Because the symposium takes place entirely outdoors, organizers and the City of Nashua were hopeful that they could still hold the event later in the year. They set a new tentative start date of Aug. 20 and invited two sculptors from the U.S. — Elijah Ober of Maine and Kelly Cave of Pennsylvania — to join Apostol and take the places of Lee and Van Daele.

“We felt that, if we could figure out a way to continue this annual tradition and do it in a way that is safe, we should do it,” symposium co-chair Kathy Hersh said. “Having it outside is the perfect way to do that, because that’s what we do anyway.”

Started in 2008, the Nashua International Sculpture Symposium was inspired by the Andres Institute of Art International Sculpture Symposium, a similar event held in Brookline every fall. It is the only international sculpture symposium in the U.S. that is held in a city, with the sculptures being placed on public property.

“The idea is that these sculptures belong to the public,” Hersh said. “There are no signs saying, ‘Fragile’ or ‘Don’t touch.’ They are made for people to see, touch, sit and climb on.”

Traditionally, the symposium brings in three experienced sculptors from all over the world. They spend three weeks in Nashua, creating sculptures that are permanently installed at different sites of their choosing throughout the city.

This year’s symposium, however, will look very different. For one thing, it will be the first time that all three sculptors are from the U.S.

“Even though it’s supposed to be the ‘international’ sculpture symposium, I think it’s really exciting to be able to give local and regional artists this opportunity,” symposium artistic director Jim Larson said.

All in their 20s, the sculptors are also the youngest to ever participate in the symposium.
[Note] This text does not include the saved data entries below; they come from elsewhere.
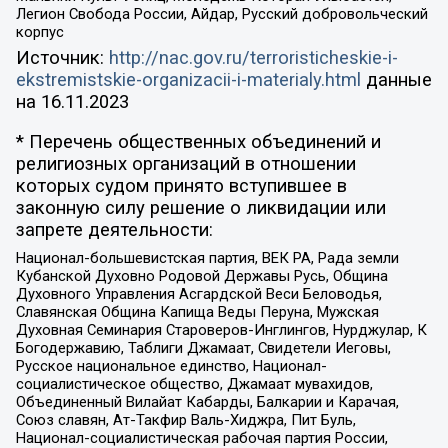
Легион Свобода России, Айдар, Русский добровольческий
корпус
Источник:
http://nac.gov.ru/terroristicheskie-i-
ekstremistskie-organizacii-i-materialy.html
данные
на
16.11.2023
* Перечень общественных объединений и
религиозных организаций в отношении
которых судом принято вступившее в
законную силу решение о ликвидации или
запрете деятельности:
Национал-большевистская партия, ВЕК РА, Рада земли
Кубанской Духовно Родовой Державы Русь, Община
Духовного Управления Асгардской Веси Беловодья,
Славянская Община Капища Веды Перуна, Мужская
Духовная Семинария Староверов-Инглингов, Нурджулар, К
Богодержавию, Таблиги Джамаат, Свидетели Иеговы,
Русское национальное единство, Национал-
социалистическое общество, Джамаат мувахидов,
Объединенный Вилайат Кабарды, Балкарии и Карачая,
Союз славян, Ат-Такфир Валь-Хиджра, Пит Буль,
Национал-социалистическая рабочая партия России,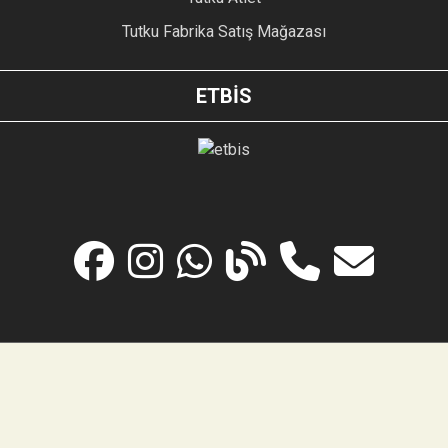
Tutku Fabrika Satış Mağazası
ETBİS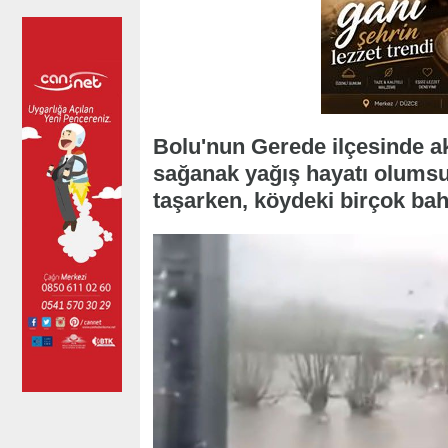
Bolu'nun Gerede ilçesinde akş
sağanak yağış hayatı olumsuz
taşarken, köydeki birçok bahç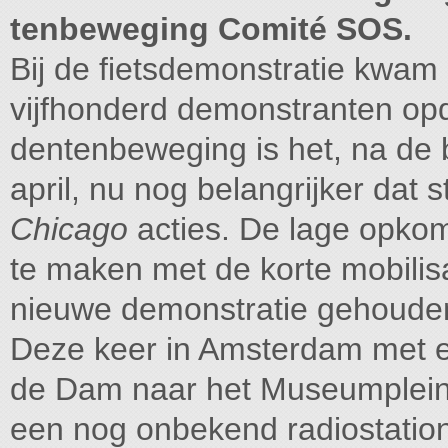
tenbeweging Comité SOS.
Bij de fietsdemonstratie kwam
vijfhonderd demonstranten op
dentenbeweging is het, na de 
april, nu nog belangrijker da
Chicago
acties. De lage opko
te maken met de korte mobilisat
nieuwe demonstratie gehouden
Deze keer in Amsterdam met ee
de Dam naar het Museumplein.
een nog onbekend radiostation.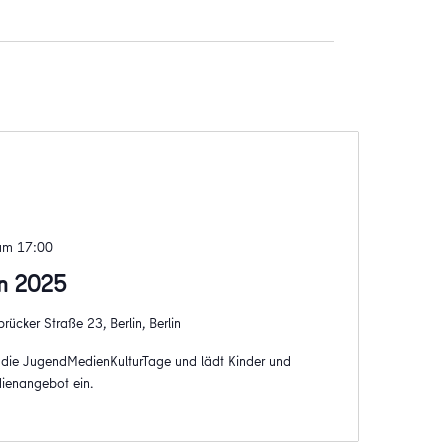
um 17:00
ln 2025
rücker Straße 23, Berlin, Berlin
in die JugendMedienKulturTage und lädt Kinder und
ienangebot ein.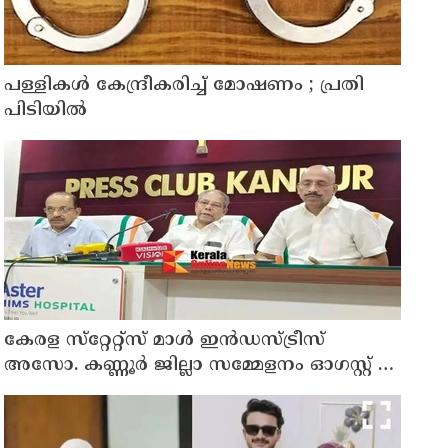
പള്ളികള്‍ കേന്ദ്രീകരിച്ച് മോഷണം ; പ്രതി
പിടിയില്‍
കേരള സ്‌റ്റേറ്റ്സ് മാൾ ഇൻഡസ്ട്രീസ്
അസോ. കണ്ണൂർ ജില്ലാ സമ്മേളനം ഓഗസ്റ്റ് 11
ന് കണ്ണൂരിൽ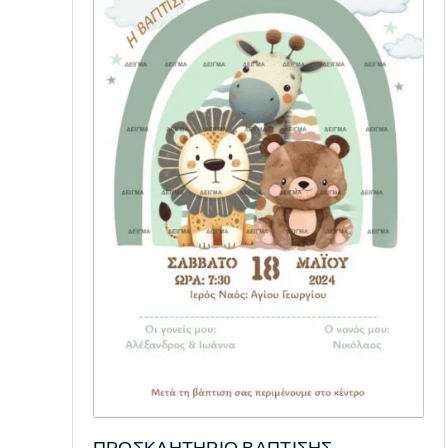
ΠΡΟΣΚΛΗΤΗΡΙΟ ΒΑΠΤΙΣΗΣ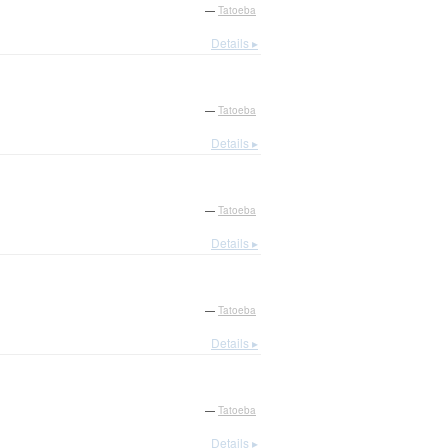
—
Tatoeba
Details ▸
—
Tatoeba
Details ▸
—
Tatoeba
Details ▸
—
Tatoeba
Details ▸
—
Tatoeba
Details ▸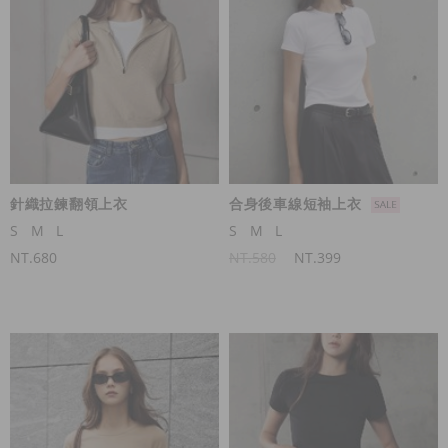
針織拉鍊翻領上衣
合身後車線短袖上衣
S
M
L
S
M
L
NT.680
NT.580
NT.399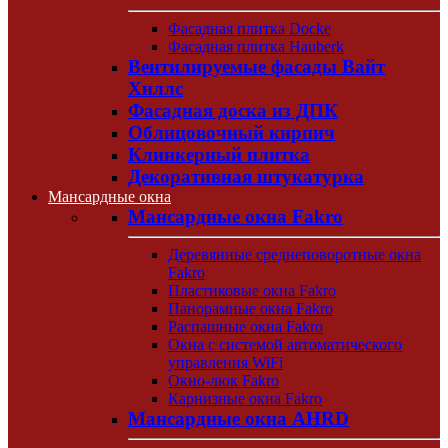
Фасадная плитка Docke
Фасадная плитка Hauberk
Вентилируемые фасады Вайт
Хиллс
Фасадная доска из ДПК
Облицовочный кирпич
Клинкерный плитка
Декоративная штукатурка
Мансардные окна
Мансардные окна Fakro
Деревянные среднеповоротные окна
Fakro
Пластиковые окна Fakro
Панорамные окна Fakro
Распашные окна Fakro
Окна с системой автоматического
управления WiFi
Окно-люк Fakro
Карнизные окна Fakro
Мансардные окна AHRD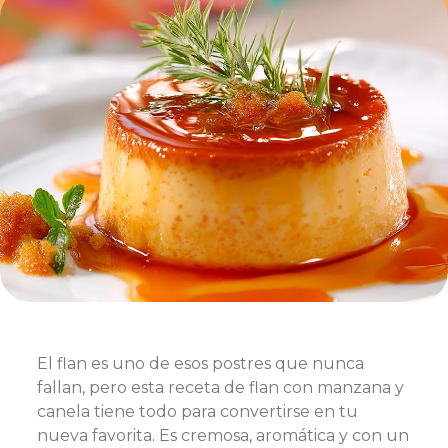
El flan es uno de esos postres que nunca
fallan, pero esta receta de flan con manzana y
canela tiene todo para convertirse en tu
nueva favorita. Es cremosa, aromática y con un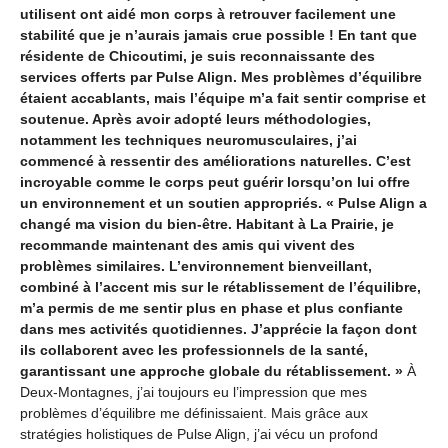
utilisent ont aidé mon corps à retrouver facilement une
stabilité que je n’aurais jamais crue possible ! En tant que
résidente de Chicoutimi, je suis reconnaissante des
services offerts par Pulse Align. Mes problèmes d’équilibre
étaient accablants, mais l’équipe m’a fait sentir comprise et
soutenue. Après avoir adopté leurs méthodologies,
notamment les techniques neuromusculaires, j’ai
commencé à ressentir des améliorations naturelles. C’est
incroyable comme le corps peut guérir lorsqu’on lui offre
un environnement et un soutien appropriés.
« Pulse Align a
changé ma vision du bien-être. Habitant à La Prairie, je
recommande maintenant des amis qui vivent des
problèmes similaires. L’environnement bienveillant,
combiné à l’accent mis sur le rétablissement de l’équilibre,
m’a permis de me sentir plus en phase et plus confiante
dans mes activités quotidiennes. J’apprécie la façon dont
ils collaborent avec les professionnels de la santé,
garantissant une approche globale du rétablissement. »
À
Deux-Montagnes, j’ai toujours eu l’impression que mes
problèmes d’équilibre me définissaient. Mais grâce aux
stratégies holistiques de Pulse Align, j’ai vécu un profond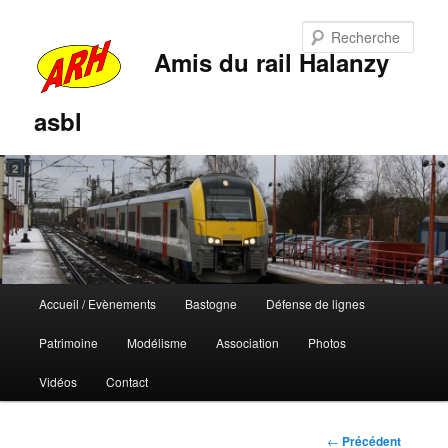
Rech
Amis du rail Halanzy
asbl
Menu
Accueil / Evènements
Bastogne
Défense de lignes
Aller
Aller
principal
Patrimoine
Modélisme
Association
Photos
au
au
Vidéos
Contact
contenu
contenu
principal
secondaire
Navigation
←
Précédent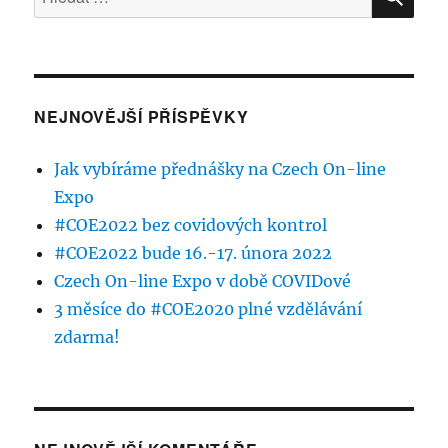
NEJNOVĚJŠÍ PŘÍSPĚVKY
Jak vybíráme přednášky na Czech On-line
Expo
#COE2022 bez covidových kontrol
#COE2022 bude 16.-17. února 2022
Czech On-line Expo v době COVIDové
3 měsíce do #COE2020 plné vzdělávání
zdarma!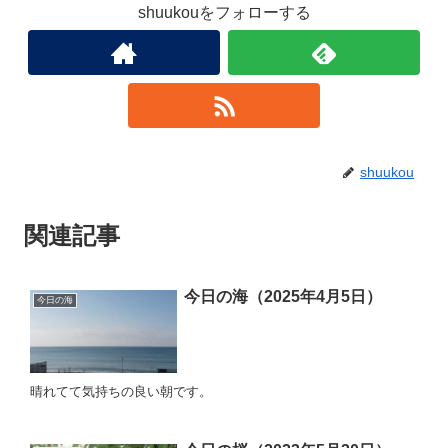
shuukouをフォローする
shuukou
関連記事
今日の海（2025年4月5日）
今日の海
晴れてて気持ちの良い朝です。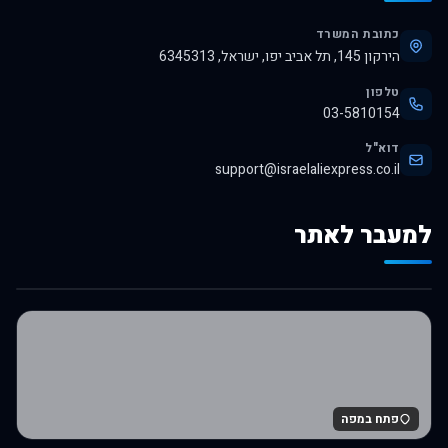
כתובת המשרד
הירקון 145, תל אביב יפו, ישראל, 6345313
טלפון
03-5810154
דוא"ל
support@israelaliexpress.co.il
למעבר לאתר
לרכישה באלי אקספרס
פתח במפה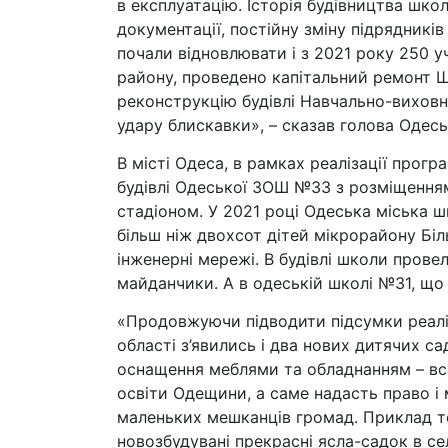
в експлуатацію. Історія будівництва шко
документації, постійну зміну підрядник
почали відновлювати і з 2021 року 250 у
району, проведено капітальний ремонт Ше
реконструкцію будівлі Навчально-виховн
удару блискавки», – сказав голова Одесь
В місті Одеса, в рамках реалізації про
будівлі Одеської ЗОШ №33 з розміщенням
стадіоном. У 2021 році Одеська міська ш
більш ніж двохсот дітей мікрорайону Біл
інженерні мережі. В будівлі школи прове
майданчики. А в одеській школі №31, що 
«Продовжуючи підводити підсумки реаліза
області з’явились і два нових дитячих са
оснащення меблями та обладнанням – все
освіти Одещини, а саме надасть право і
маленьких мешканців громад. Приклад т
новозбудувані прекрасні ясла-садок в се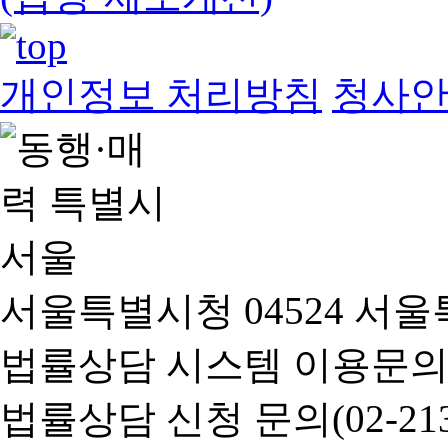
개인정보 처리방침
청사
서울특별시청 04524 서울
법률상담 시스템 이용문의(02-
법률상담 신청 문의(02-2133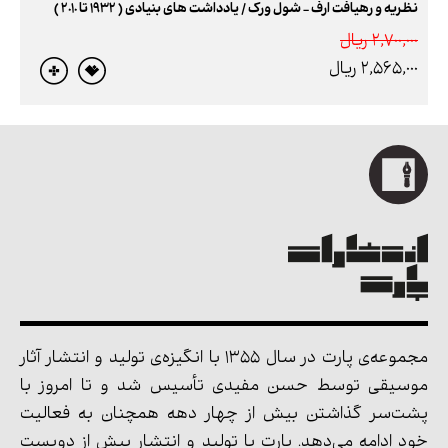
نظریه و رهیافت ارف - شول ورک / یادداشت های بنیادی ( 1932 تا 2010 )
2,700,000 ريال
2,565,000 ريال
مجموعه‌ی پارت در سال 1355 با انگیزه‌ی تولید و انتشار آثار
موسیقی توسط حسن مفیدی تأسیس شد و تا امروز با
پشت‌سر گذاشتن بیش از چهار دهه همچنان به فعالیت
خود ادامه می‌دهد. پارت با تولید و انتشار بیش از دویست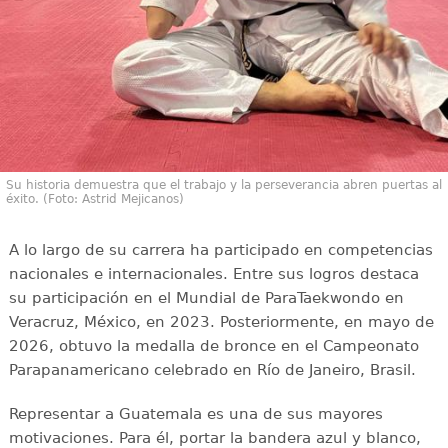
Su historia demuestra que el trabajo y la perseverancia abren puertas al
éxito. (Foto: Astrid Mejicanos)
A lo largo de su carrera ha participado en competencias
nacionales e internacionales. Entre sus logros destaca
su participación en el Mundial de ParaTaekwondo en
Veracruz, México, en 2023. Posteriormente, en mayo de
2026, obtuvo la medalla de bronce en el Campeonato
Parapanamericano celebrado en Río de Janeiro, Brasil.
Representar a Guatemala es una de sus mayores
motivaciones. Para él, portar la bandera azul y blanco,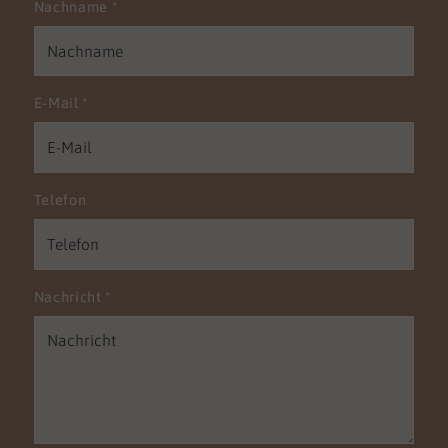
Nachname
*
E-Mail
*
Telefon
Nachricht
*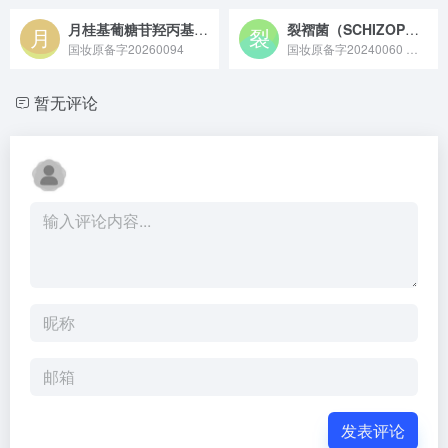
月桂基葡糖苷羟丙基磺酸酯钠
裂褶菌（SCHIZOPHYLLUM COMMUNE）发酵产物滤液
国妆原备字20260094
国妆原备字20240060 裂褶菌（SCHIZOPHYLLUM COMMUNE）发酵产物滤液原料，是真菌裂褶菌经发酵工艺获得的滤液，富含多糖、酶类等代谢产物，具有保湿、舒缓及修护皮肤屏障的特性，常用于化妆品领域作为活性原料。
暂无评论
发表评论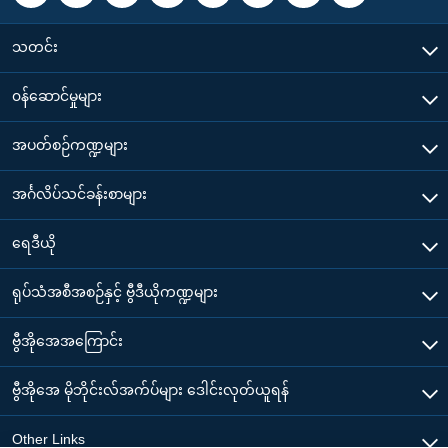
သတင်း
၀န်ဆောင်မှုများ
အပတ်စဉ်ကဏ္ဍများ
အင်္ဂလိပ်သင်ခန်းစာများ
ရေဒီယို
ရုပ်သံအစီအစဉ်နှင့် ဗွီဒီယိုကဏ္ဍများ
ဗွီအိုအေအကြောင်း
ဗွီအိုအေ မိုဘိုင်းလ်အက်ပ်များ ဒေါင်းလုတ်ယူရန်
Other Links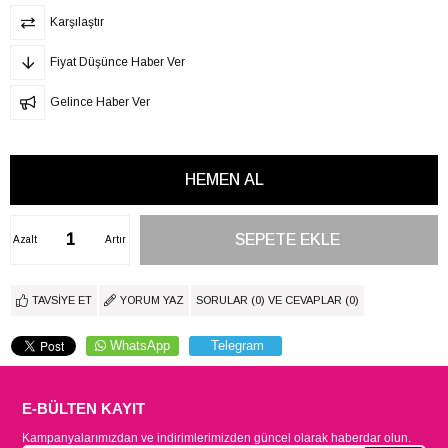
Karşılaştır
Fiyat Düşünce Haber Ver
Gelince Haber Ver
Azalt
Artır
TAVSIYE ET
YORUM YAZ
SORULAR (0) VE CEVAPLAR (0)
WhatsApp
Telegram
E-BÜLTEN KAYIT
Kampanyalarımızdan ve indirimlerimizden güncel olarak haberdar olun.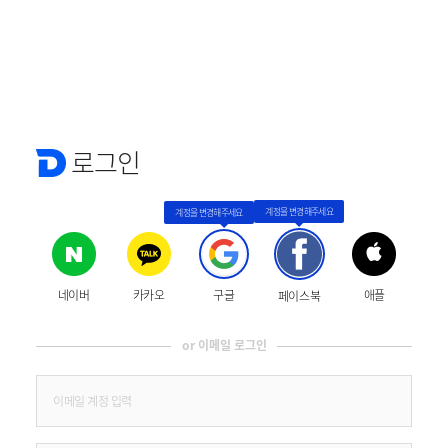
로그인
네이버
카카오
구글
애플
페이스북
or 이메일 로그인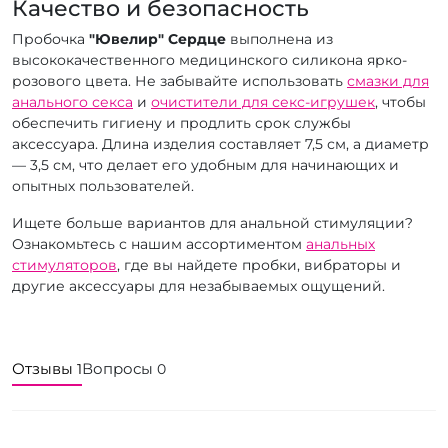
Качество и безопасность
Пробочка
"Ювелир" Сердце
выполнена из
высококачественного медицинского силикона ярко-
розового цвета. Не забывайте использовать
смазки для
анального секса
и
очистители для секс-игрушек
, чтобы
обеспечить гигиену и продлить срок службы
аксессуара. Длина изделия составляет 7,5 см, а диаметр
— 3,5 см, что делает его удобным для начинающих и
опытных пользователей.
Ищете больше вариантов для анальной стимуляции?
Ознакомьтесь с нашим ассортиментом
анальных
стимуляторов
, где вы найдете пробки, вибраторы и
другие аксессуары для незабываемых ощущений.
Отзывы
Вопросы
1
0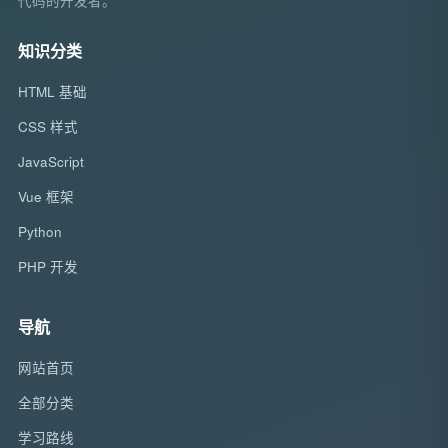
代码的开发者。
知识分类
HTML 基础
CSS 样式
JavaScript
Vue 框架
Python
PHP 开发
导航
网站首页
全部分类
学习路线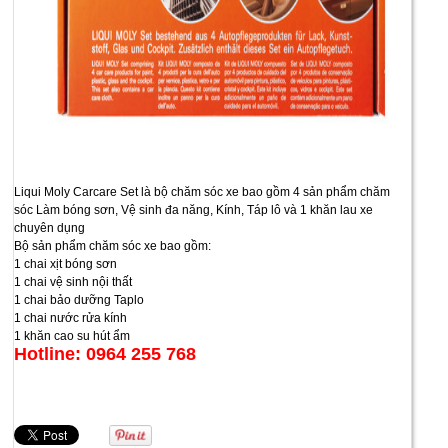
Liqui Moly Carcare Set là bộ chăm sóc xe bao gồm 4 sản phẩm chăm
sóc Làm bóng sơn, Vệ sinh đa năng, Kính, Táp lô và 1 khăn lau xe
chuyên dụng
Bộ sản phẩm chăm sóc xe bao gồm:
1 chai xịt bóng sơn
1 chai vệ sinh nội thất
1 chai bảo dưỡng Taplo
1 chai nước rửa kính
1 khăn cao su hút ẩm
Hotline: 0964 255 768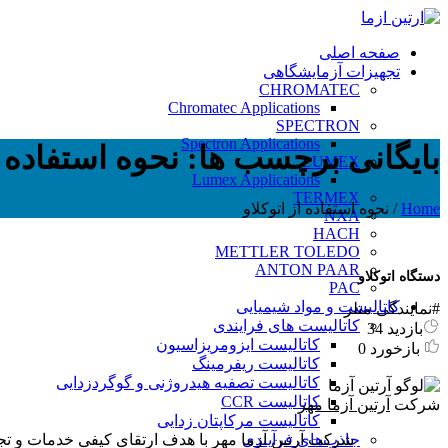
صفحه اصلی
تجهیزات آزمایشگاهی
CHROMATEC
Chromatec Applications
SPECTRON
Spectron Applications
بایگانی برچسب ها: نحوه استفاده از
LUMEX
Lumex Applications
TERMEX
Home
/
نحوه استفاده از اتوکلاو
NXA
HACH
METTLER TOLEDO
ANTON PAAR
دستگاه اتوکلاو
PAC
کاتالیست و مواد شیمیایی
#نمایندگی متلر
کاتالیست های فرایندی
بازدید 34
کاتالیست ایزومریزاسیون
بازخورد 0
کاتالیست ریفرمینگ
کاتالیست تصفیه هیدروژنی و گوگردزدایی
کاتالیست CCR
شرکت
آرتین آزما مهر
کاتالیست مرکاپتان زدایی
شرکت آرتین آزما مهر با هدف ارتقای کیفی خدمات و تجهیزات آزمایشگاهی و فرایندی کشور از سال 1396 
جاذب‌های فرآیندی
“We really wanted to help out emerging artists, artists who are early in their career,” said Larson, also in his 20s and acting as the sole artistic director for the first time. “This gives them a chance to expand their portfolios with large-scale public work, and to work with new media.”

Rather than creating standalone sculptures to be placed in separate locations, the sculptors will work collaboratively to create their sculptures as a series. All three pieces will be placed together at the west entrance of Mine Falls Park, situated on a secluded wooded hill above the parking lots for a boat ramp and skate park.

“The space itself is definitely off the beaten path and doesn’t get much traffic,” Larson said, “but I think the artists are excited to make work for this forgotten little patch of woods that will surprise viewers as they stumble upon it.”

Some aspects of the traditional symposium, however, will remain the same. Volunteers from the community will still host the sculptors at their homes and provide them with meals and transportation to the worksite. The sculptors will still work six days a week, Monday through Saturday, outside of The Picker Artists collaborative, and, as always, the public will be welcome to observe and interact with the sculptors, as long as they practice social distancing.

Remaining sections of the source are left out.